I want to see Amber Heard go all–Joe Pesci and ask: “Do I entertain you?” And America’s answer would be: Not when we had to pay to see you in the movie theater, but this free stuff is great!
…Most of the reporting on these memes has placed the blame for their sensationalist tone squarely on the evolution of fandom content creation. But recall that the white supremacist alt-right movement has a long history of memeifying everything they want to normalize and legitimize, and keep in the forefront of your mind that the alt-right latched onto this case as its bulwark long before fandom and the internet at large did. By now, after years of political disinformation campaigns, we’re used to social media’s natural ability to contort reality. Rarely, however, has it bent this far, this rapidly, for this many people, in service of something this vile.
In contrast, recall the superbly responsible job the mainstream media has done over the last two years in reporting on the Mostly Peaceful Protests and Racial Reckoning at a cost in incremental dead bodies of not that far into five figures and counting.
… What we’re witnessing here are the dramatically compounded effects of internet researcher Alice Marwick’s theory of morally motivated networked harassment, which holds that a group of social media users can justify any amount of abuse directed at a target if they feel their cause is morally right.
This is, of course, totally different from what happened to all those Karens, like the Central Park Karen (did she ever get another job?), who deserved everything they had coming to them. You see, Amber Heard is on the Good Team, not the Bad Team.

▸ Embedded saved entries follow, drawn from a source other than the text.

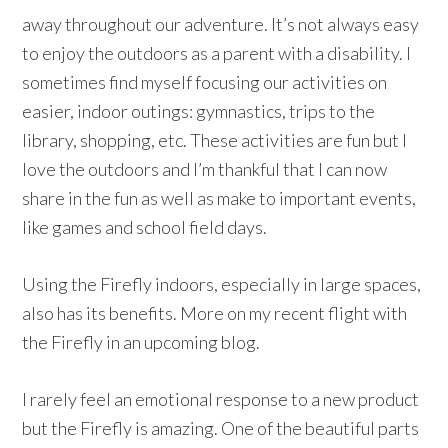
away throughout our adventure. It’s not always easy
to enjoy the outdoors as a parent with a disability. I
sometimes find myself focusing our activities on
easier, indoor outings: gymnastics, trips to the
library, shopping, etc. These activities are fun but I
love the outdoors and I’m thankful that I can now
share in the fun as well as make to important events,
like games and school field days.
Using the Firefly indoors, especially in large spaces,
also has its benefits. More on my recent flight with
the Firefly in an upcoming blog.
I rarely feel an emotional response to a new product
but the Firefly is amazing. One of the beautiful parts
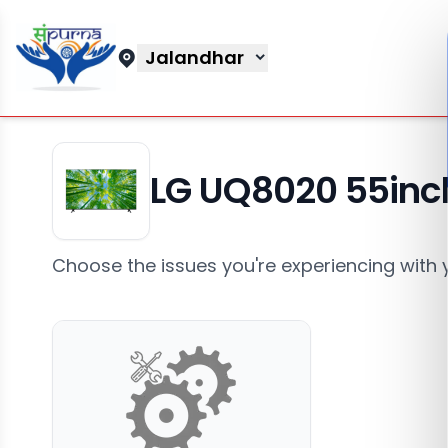
Jalandhar
LG UQ8020 55inc
Choose the issues you're experiencing with 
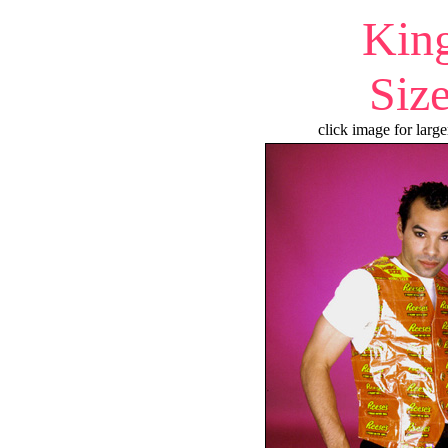
Kin
Siz
click image for large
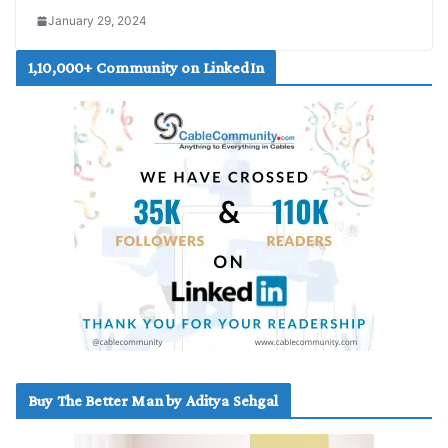
January 29, 2024
1,10,000+ Community on LinkedIn
Buy The Better Man by Aditya Sehgal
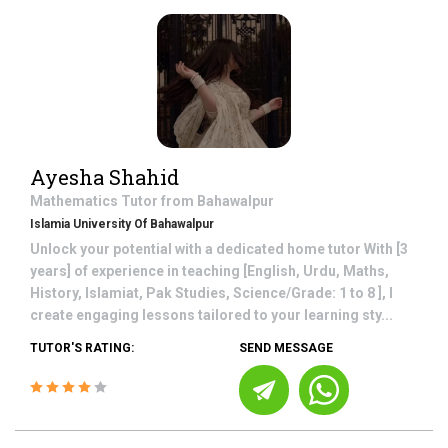
Ayesha Shahid
Mathematics
Tutor from
Bahawalpur
Islamia University Of Bahawalpur
Unlock your potential with a dedicated home tutor With [3
years] of experience in teaching [English, Urdu, Maths,
History, Islamiat, Pak Studies, Science/Grade: 1 to 8 ], I
create engaging lessons tailored to your learning sty...
TUTOR'S RATING:
SEND MESSAGE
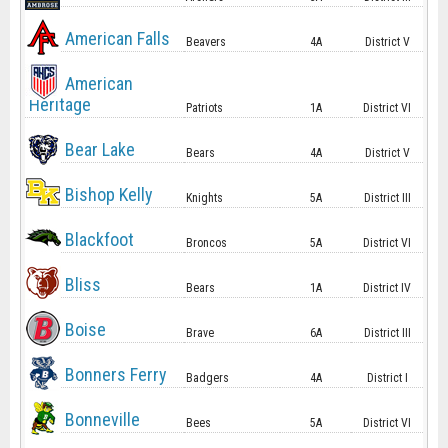
American Falls
Beavers
4A
District V
American
Heritage
Patriots
1A
District VI
Bear Lake
Bears
4A
District V
Bishop Kelly
Knights
5A
District III
Blackfoot
Broncos
5A
District VI
Bliss
Bears
1A
District IV
Boise
Brave
6A
District III
Bonners Ferry
Badgers
4A
District I
Bonneville
Bees
5A
District VI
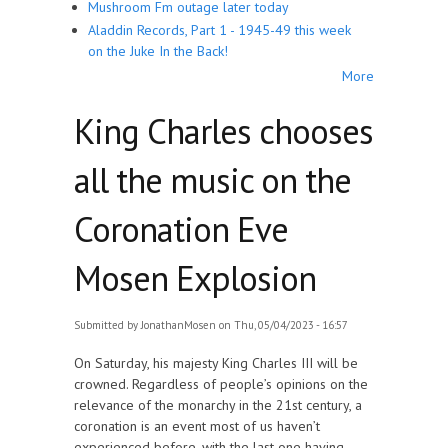
Mushroom Fm outage later today
Aladdin Records, Part 1 - 1945-49 this week
on the Juke In the Back!
More
King Charles chooses
all the music on the
Coronation Eve
Mosen Explosion
Submitted by
JonathanMosen
on Thu, 05/04/2023 - 16:57
On Saturday, his majesty King Charles III will be
crowned. Regardless of people’s opinions on the
relevance of the monarchy in the 21st century, a
coronation is an event most of us haven’t
experienced before, with the last one having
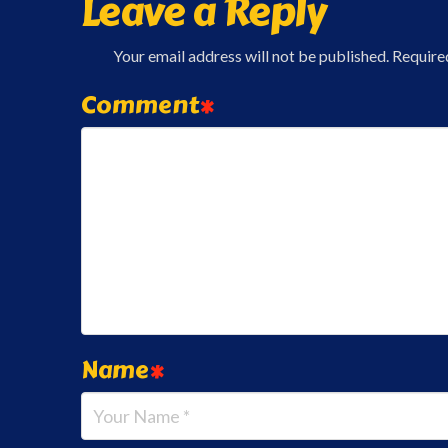
Leave a Reply
Your email address will not be published.
Require
Comment
*
Name
*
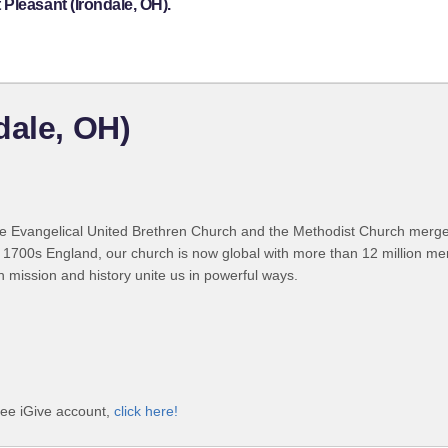
Pleasant (Irondale, OH).
dale, OH)
 Evangelical United Brethren Church and the Methodist Church merged
 1700s England, our church is now global with more than 12 million m
n mission and history unite us in powerful ways.
ree iGive account,
click here!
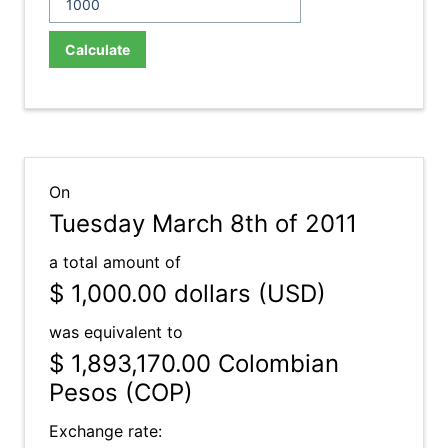
Calculate
On
Tuesday March 8th of 2011
a total amount of
$ 1,000.00
dollars (USD)
was equivalent to
$ 1,893,170.00
Colombian
Pesos (COP)
Exchange rate:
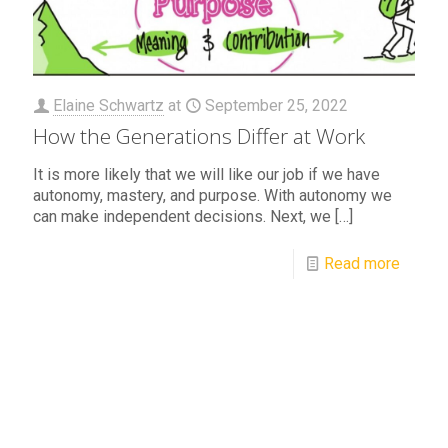
Elaine Schwartz
at
September 25, 2022
How the Generations Differ at Work
It is more likely that we will like our job if we have
autonomy, mastery, and purpose. With autonomy we
can make independent decisions. Next, we
[…]
Read more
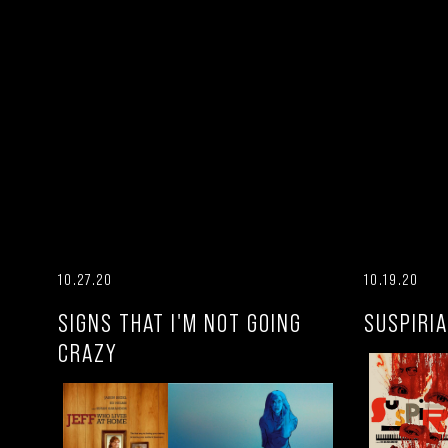
10.27.20
10.19.20
SIGNS THAT I'M NOT GOING
SUSPIRIA
CRAZY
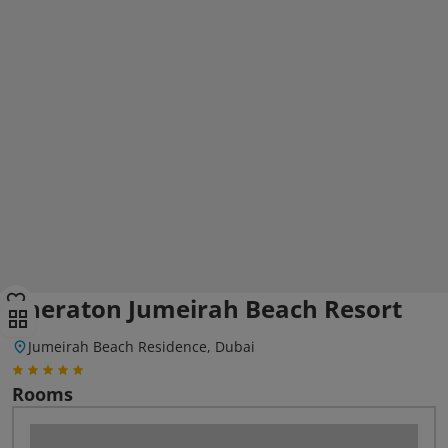
Sheraton Jumeirah Beach Resort
Jumeirah Beach Residence, Dubai
Rooms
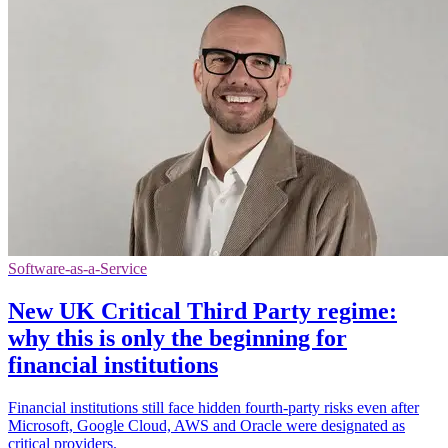
Software-as-a-Service
New UK Critical Third Party regime:
why this is only the beginning for
financial institutions
Financial institutions still face hidden fourth-party risks even after
Microsoft, Google Cloud, AWS and Oracle were designated as
critical providers.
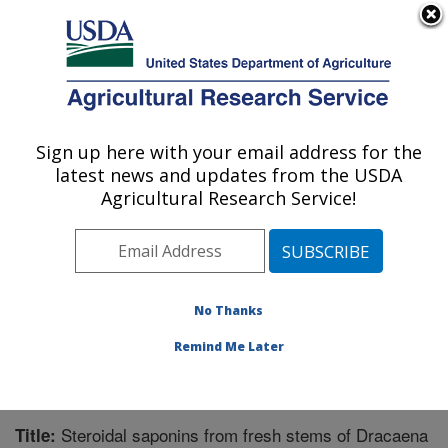
An official website of the United States government
Here's how you know
MENU
Agricultural Research Service
Sign up here with your email address for the
U.S. DEPARTMENT OF AGRICULTURE
latest news and updates from the USDA
Natural Products Utilization Research:
Agricultural Research Service!
Oxford, MS
ARS Home
»
Southeast Area
»
Oxford, Mississippi
»
Natural Products Utilization Research
»
Research
»
Publications at this Location
» Publication #270946
No Thanks
Remind Me Later
Steroidal saponins from fresh stems of Dracaena
Title:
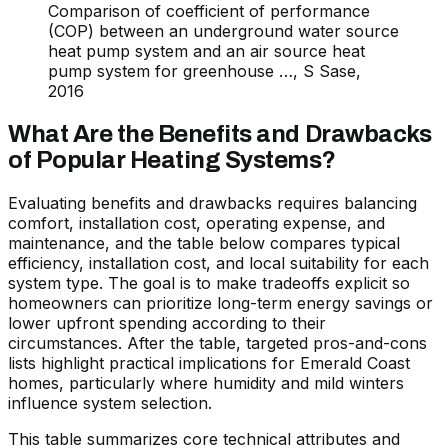
Comparison of coefficient of performance
(COP) between an underground water source
heat pump system and an air source heat
pump system for greenhouse …, S Sase,
2016
What Are the Benefits and Drawbacks
of Popular Heating Systems?
Evaluating benefits and drawbacks requires balancing
comfort, installation cost, operating expense, and
maintenance, and the table below compares typical
efficiency, installation cost, and local suitability for each
system type. The goal is to make tradeoffs explicit so
homeowners can prioritize long-term energy savings or
lower upfront spending according to their
circumstances. After the table, targeted pros-and-cons
lists highlight practical implications for Emerald Coast
homes, particularly where humidity and mild winters
influence system selection.
This table summarizes core technical attributes and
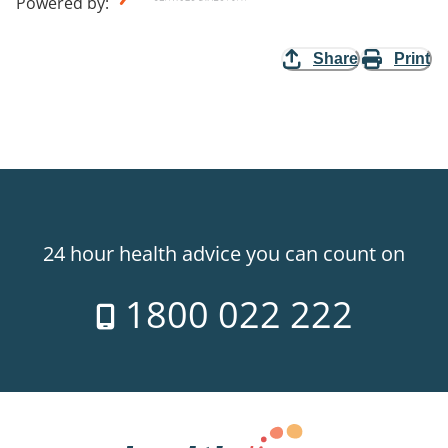
Powered by
:
Share
Print
24 hour health advice you can count on
1800 022 222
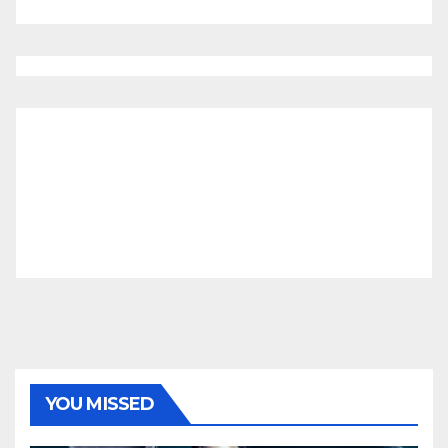
YOU MISSED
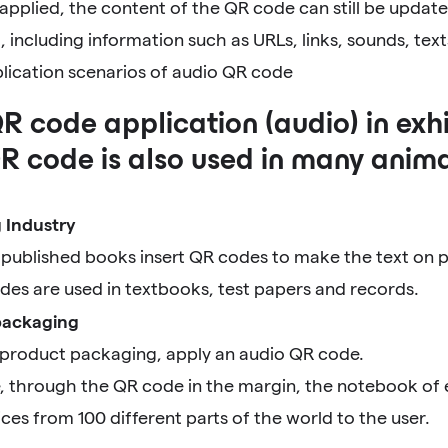
applied, the content of the QR code can still be update
including information such as URLs, links, sounds, tex
plication scenarios of audio QR code
R code application (audio) in exhi
R code is also used in many anima
g Industry
published books insert QR codes to make the text on pa
des are used in textbooks, test papers and records.
packaging
 product packaging, apply an audio QR code.
, through the QR code in the margin, the notebook of 
ices from 100 different parts of the world to the user.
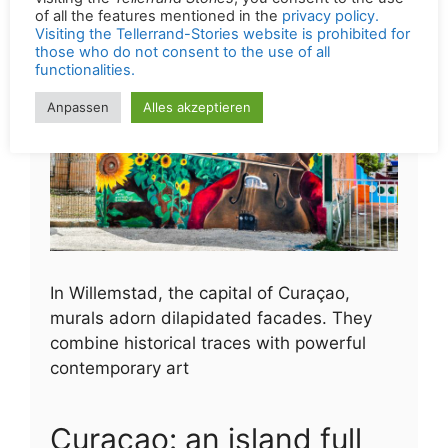
visiting the
Tellerrand Stories
, you consent to the use
of all the features mentioned in the
privacy policy.
Visiting the Tellerrand-Stories website is prohibited for
those who do not consent to the use of all
functionalities.
Anpassen
Alles akzeptieren
In Willemstad, the capital of Curaçao,
murals adorn dilapidated facades. They
combine historical traces with powerful
contemporary art
Curaçao: an island full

How do we know? We can just tell.
… The Depp-Heard trial has refined the Gamergate playbook in a way that will haunt us for years to come. It has proven to extremists that if you rally around the right beloved public figure or institution, blanket them in a protective sphere of outrage and misinformation, and weaponize fandom culture — already so prone to ideological radicalization and irrational groupthink — you can successfully push whatever media narrative you want into the mainstream.
In contrast to the prestige press, which only picks out carefully vetted heroes to promote, like George Floyd.